His steps led him via Cannon Street to the top of Ludgate Hill, then down past the Old Bailey and Snow Hill in the direction of Smithfield Market. It was a long time since he had passed this way on foot, but in the days of his heir-apparency, more than twenty years before, he was often on the prowl hereabout, drumming up new contracts among the wholesalers, hoteliers, and restaurateurs who frequented the great meat market from first light.

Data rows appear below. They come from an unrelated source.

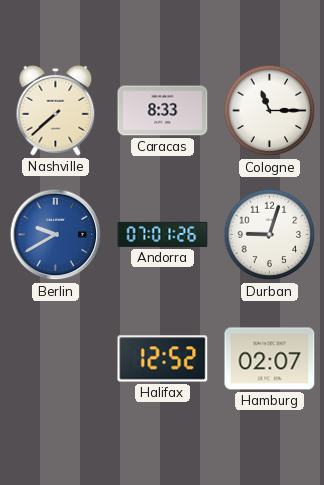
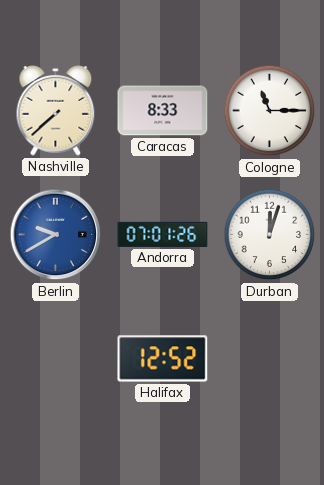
Durban: 9:03 -> 12:03
Hamburg: 02:07 -> none
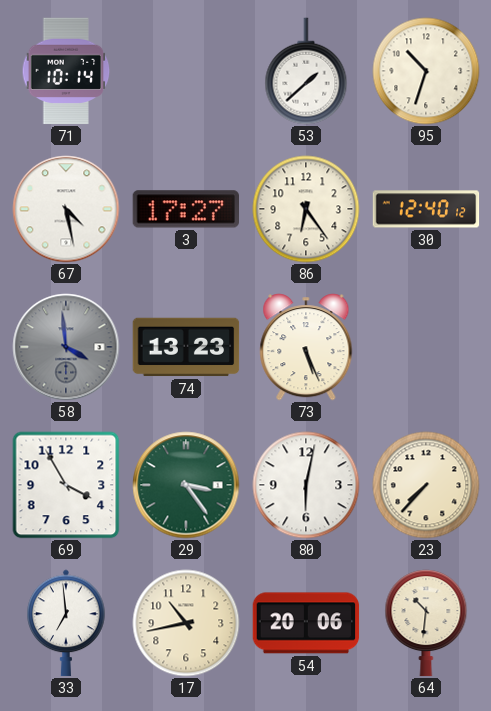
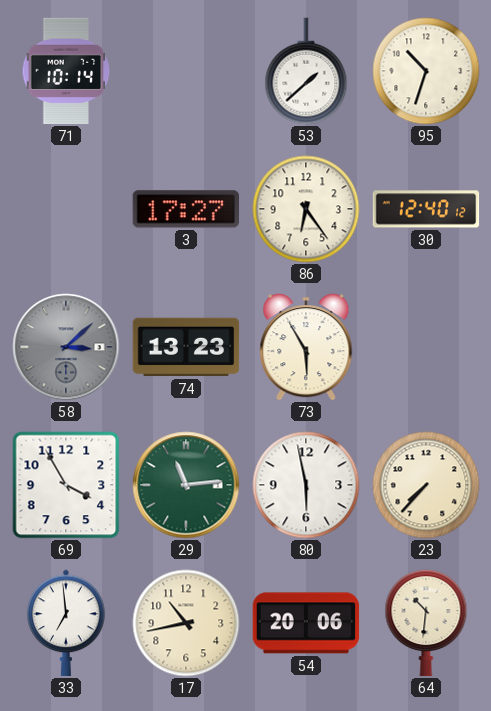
67: 4:28 -> none
58: 3:59 -> 3:08
73: 5:26 -> 5:55
29: 3:24 -> 11:14
80: 6:02 -> 5:58
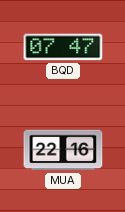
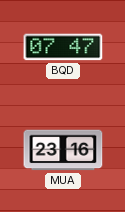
MUA: 22:16 -> 23:16
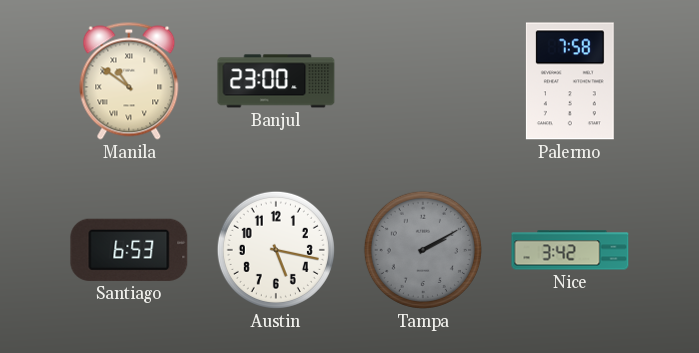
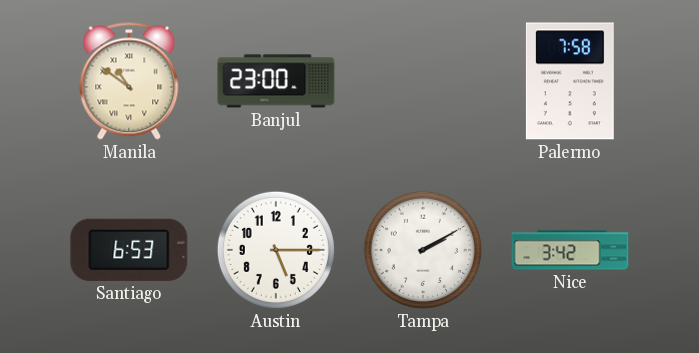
Austin: 5:17 -> 5:15
Tampa dial: grey -> white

He had never been much of a walker, doing most of his thinking in cabs or suburban trains once he was clear of the yard, but it was soon apparent to him why his instinct had chosen this particular route through the city’s most congested area on a hot July morning with the promise, by noon, of another scorching day. He was checking, halfconsciously, the city’s traffic patterns, comparing the flow up and down these streets with the groundswell in the same location in his youth, and soon found confirmation about the general drift towards the use of powered vehicles. In the old days these streets were choked with hansoms, four-wheeler growlers, flat drays, and high-slung waggons, some of them bearing the Swann insignia, all moving at a snail’s pace through a complex of thoroughfares laid out in London’s reconstruction after the Great Fire of 1666, when the city’s population was no more than a seventh of today’s. Now, although there were still a few cabs to be seen, and more than half the moving commercial vehicles were horse-drawn, the motor was very much in evidence, and he recognised at least a dozen different makes in his progress between St. Paul’s and the Holborn Viaduct. Squat, hooting taxi-cabs nosed their way through all but stationary lines of two-horse drays and vans, and even the horses seemed to have adjusted to their blare and rattle. He remembered a shoal of urchin crossing-sweepers here, darting between traffic blocks in peril of their lives, but now a single old scarecrow represented the ancient calling. The noise had a different note, too, a more strident, less musical orchestra, punctuated by intermittent toots of the bulb horn and the squeal of brakes, whereas the acrid smell of crushed manure, although still evident, was moderated by the fumes of exhaust and the smell of dust spiralling from the rubber-tyred wheels of the newcomers.

A small tribe of street arabs, mounted on what seemed, at first glance, a string of soapboxes, debouched from Snow Hill at a rattling good pace and sent him skipping into the gutter, clutching his straw hat, and bringing him into contact with an iron lamp-standard. He turned to curse at them as they slowed to a stop but then, screwing up his eyes against the fierce sunlight, he checked himself, for it seemed to him there was something very novel about the six-wheeled conveyance that had come close to upsetting him.